映画『地球は女で回ってる』の登場人物(キャスト)

ハリー・ブロック(ウディ・アレン)
自伝小説で一時代を築いた小説家。しかし、実生活も仕事もスランプになり、鬱とも葛藤している。元妻や恋人に責められ、自分の人生を後悔しながら新作を書き始める。
フェイ(エリザベス・シュー)
ルーシーと不倫中にハリーが出会った女性。ハリーのファンだったことから声をかけた。師弟関係だと思っていたハリーに、結婚の報告をして初めて好意を持たれていたと知る。
ジョーン(カースティ・アレイ)
精神科医のハリーの2番目の妻。唯一ハリーとの間に子供を授かっている。精に開放的すぎるハリーと子供を引き離そうと必死な女性。
ジャネット(エイミー・アーヴィング)
ハリー3番目の妻であり、ルーシーの姉。妹との浮気を知りながら、うつ状態のハリーを見放せずにいた。
ルーシー(ジュディ・デイヴィス)
ジャネットの妹であり、ハリーの不倫相手。小説に事実を書かれ、体裁が悪くなりハリーの家に乗り込んできた女性。
リチャード(ボブ・バラバン)
ハリーの古くからの友人。小説の世界と現実の境界線が見えなくなっているハリーと偶然再会する。病院に付き合ってくれたお礼に、表彰式に同席することにする。

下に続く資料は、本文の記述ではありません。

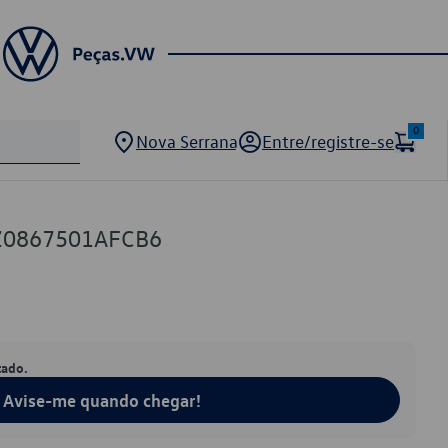
0
Nova Serrana
Entre/registre-se
Z0867501AFCB6
tado.
Avise-me quando chegar!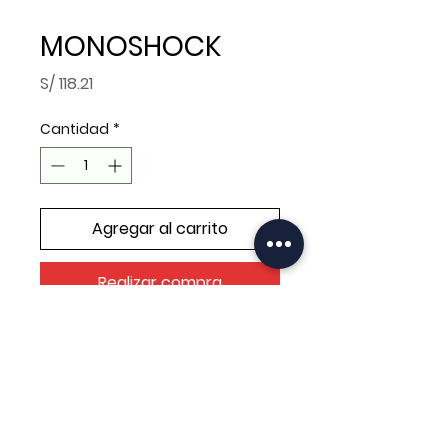
MONOSHOCK
Precio
S/ 118.21
Cantidad
*
Agregar al carrito
Realizar compra
MONOSHOCK 335MM BROSS
C/REGUL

映画『地球は女で回ってる』のネタバレあらすじ(ストーリー解説)

映画『地球は女で回ってる』のストーリー(あらすじ)を結末・ラストまでわかりやすく簡単に解説しています。この先、ネタバレを含んでいるためご注意ください。

映画『地球は女で回ってる』のあらすじ【起】

穏やかな天候のある日、外でバーベキューをしている家族に隠れて不倫中のケンとレスリー。妻に見つかるのではないかという背徳感を楽しむケン。お愉しみが最高潮に達する直前、盲目の祖母がレスリーを探しに室内に入ってきてしまった。祖母には見えないのを良いことに適当にあしらいながら、二人は最後まで愉しむのだった。

という実体験を基にした小説を書いたハリー。もちろん名前は変えているものの、ルーシーは自分がモデルだとすぐに気づいた。さらに夫・マービンや姉・ジャネットにも気付かれてしまったと怒り散らすルーシーはハリーの家に乗り込んできたのだった。

新たな女性が現れ、2年前にルーシーとジャネットを捨てたハリー。それなのにマービンとの性生活やジャネットへの嫉妬心まで赤裸々に書かれた小説は発行されてしまった。他人の苦悩を金に換えたとハリーを罵倒するルーシーは目の前で自殺しようとする。しかしそんな勇気はなく一度銃を降ろすのだった。

怒りの矛先はハリーに移動する。銃を向けられ焦ったハリーは、過去のトラウマや不眠症を明かし命乞いをする。そして過去に書いた最初の結婚に関する自伝小説の話を始めるのである。

妻に飽きてしまったハーヴェイは身の回りにいる女性を抱きたいと思うようになっていた。婦人靴店で働いていた頃、同僚から娼婦を買った話を聞いたハーヴェイ。早速、交通事故で生死を彷徨メンデルの部屋を借り、名前を偽ってアジア系の娼婦を買った。満足し欲張ろうとしたハーヴェイを死神が迎えに来るという内容だった。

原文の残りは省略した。